Nadia reconstructed a broken bottle that had pieces of her family photo on random pieces of the bottle. The intention was to create a visual representation of “broken family,” showing how alcohol abuse can fracture a family and change its dynamics or structure. She visually communicated this through the scattered reorganization of the photo and the imperfect reconstruction of the rum bottle. This created . . . a distortion of the bottle, and a reflection of the distortion of the family photo, which in turn suggested the distortion of the family photo as well as the distortion of the family. The result was a metaphor for the way family and family relationships are distorted by the destruction of a bottle and the loss of its contents.The film was divided into three sections: a loop, a slide, and a video. The loop showed a group of women who were seen in a restaurant in New York, posing for a camera. The women wore the same white dresses and the same white stockings as the men in the film. The two men in the loop looked to be standing in front of a mirror, staring into the camera. The woman in the film was seen to be in a state of distraction from the camera, her hands in the air as if she were about to get dressed. In the second segment, a slide show was projected on the wall. Each slide was a series of slides that the woman had taken with a camera.

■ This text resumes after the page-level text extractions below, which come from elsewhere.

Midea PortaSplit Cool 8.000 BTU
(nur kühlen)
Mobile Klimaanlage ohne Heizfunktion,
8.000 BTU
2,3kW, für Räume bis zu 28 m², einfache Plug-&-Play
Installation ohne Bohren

The slides showed the same group of women as in the film, but the slides were not continuous and the images were not continuous. The slides were made in a similar way to the slides the men in the film made. The slides were projected on the wall and were not continuous, but the images were. The slides showed the same group of women as in the film, but the slides were not continuous and the images were not. The slide show was the only continuous image in the film.The video was a slide show. A woman was shown walking along the street, her hands slightly in the air as if she were about to pick up a telephone. The video showed the same group of women as in the film, but the video was not continuous. The woman in the slide show was not a member of the film crew. The woman was a woman who was not in the film and would not be in it.